His second claim of 'fact' that Ahmadinejad did not deny the Holocaust is quibbling over the form while glossing over the substance which is that the Prez though devilishly handsome (my woman's opinion) is nonetheless a sick man sick as in 'meloyakan', not 'sakit'.
Last year on Dec 11, Ahmadinejad opened the conference, 'Review of the Holocaust: Global Vision' where he gave participants a warm welcome saying "Iran is your home, and here you can express your opinions freely, in a friendly manner and in a free atmosphere." The rationale behind his words is that there are laws against Holocaust denial in several European countries. But then again, are Iranians themselves free to question the mullahs' religious edicts either?
The Tehran gathering was a case of Iran inviting the worst Holocaust deniers and anti-Semites of the world to tea and a bitching session. Ahmadinejad reiterated at the conference: "Just as the Soviet Union was wiped out and today does not exist, so will the Zionist regime soon be wiped out."

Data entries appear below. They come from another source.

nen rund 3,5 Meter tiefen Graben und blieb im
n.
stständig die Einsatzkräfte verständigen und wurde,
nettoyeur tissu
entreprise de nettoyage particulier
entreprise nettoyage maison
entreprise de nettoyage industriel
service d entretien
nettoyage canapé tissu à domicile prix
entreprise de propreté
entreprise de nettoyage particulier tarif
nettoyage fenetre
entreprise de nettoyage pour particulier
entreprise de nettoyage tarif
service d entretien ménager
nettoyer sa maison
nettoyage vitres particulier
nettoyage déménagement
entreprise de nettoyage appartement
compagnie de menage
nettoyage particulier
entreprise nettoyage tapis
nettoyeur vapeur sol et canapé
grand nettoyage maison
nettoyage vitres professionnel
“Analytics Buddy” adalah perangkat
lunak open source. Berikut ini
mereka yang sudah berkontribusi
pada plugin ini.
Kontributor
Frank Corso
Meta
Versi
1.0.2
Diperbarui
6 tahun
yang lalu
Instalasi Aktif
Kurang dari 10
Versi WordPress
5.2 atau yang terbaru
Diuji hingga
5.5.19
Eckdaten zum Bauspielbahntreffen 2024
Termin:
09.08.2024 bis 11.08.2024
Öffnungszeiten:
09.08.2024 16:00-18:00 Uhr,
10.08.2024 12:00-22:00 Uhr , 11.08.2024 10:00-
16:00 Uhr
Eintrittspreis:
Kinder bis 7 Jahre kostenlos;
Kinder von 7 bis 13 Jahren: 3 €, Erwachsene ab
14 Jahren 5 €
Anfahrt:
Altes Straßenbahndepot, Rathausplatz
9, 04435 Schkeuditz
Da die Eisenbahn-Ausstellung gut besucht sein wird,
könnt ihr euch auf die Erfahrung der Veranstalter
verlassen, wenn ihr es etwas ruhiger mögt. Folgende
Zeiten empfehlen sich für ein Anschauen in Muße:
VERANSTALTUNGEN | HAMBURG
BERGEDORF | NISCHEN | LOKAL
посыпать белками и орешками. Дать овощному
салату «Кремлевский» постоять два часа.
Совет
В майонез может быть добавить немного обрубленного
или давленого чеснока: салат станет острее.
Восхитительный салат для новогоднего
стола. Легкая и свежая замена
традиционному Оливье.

Iran's Culture Ministry had earlier in the wake of the Danish provocation sponsored a contest for cartoonists to mock the Holocaust.
Nonetheless, it is correct that Ahmadinejad has been misrepresented on his allusion to the Holocaust as a 'myth'. He meant 'myth-making' i.e. Jews shaping and building up the genocide story to extract sympathy, not that it was a fiction or it never happened. But he has downplayed its extent and severity.
It does the media no credit though to paint the Iranian president as an irrational, illogical firebrand. Without doubt Ahmadinejad is a populist orator his personal website is called Mardomyar (the People's Friend) but he's certainly not simplistic; on the contrary, he's smartly calculated.
The fallacious portrayal comes from his quotes being excerpted in piecemeal fashion and layered by the media's editorial and institutional biases.
A PhD holder and formerly lecturer in Iran's University of Science and Technology, Ahmadinejad's delivery is nuanced and some of his other arguments persuasive enough that parts of the world will lend credence to them.
His stinging ripostes find favour not only among Muslims but also with the liberal left the bunch that are similarly fan boys of Venezuela's Hugo Chavez for showing up Western hypocrisy, including on the matter of nuclear ambitions.
In his recent visit to New York, Ahmadinejad had wanted to lay a wreath at Ground Zero, a conciliatory gesture. Since the 9/11 hijackers were in the main Saudis and not Iranians, what sense does it make for the city to deny the Iranian president his request?
On the whole, the American hosts were uncivil to a foreign dignitary who is a visiting head of state. In terms of a PR coup, and here I find myself in accord with Mark Disney - it is Iran 1, USA 0.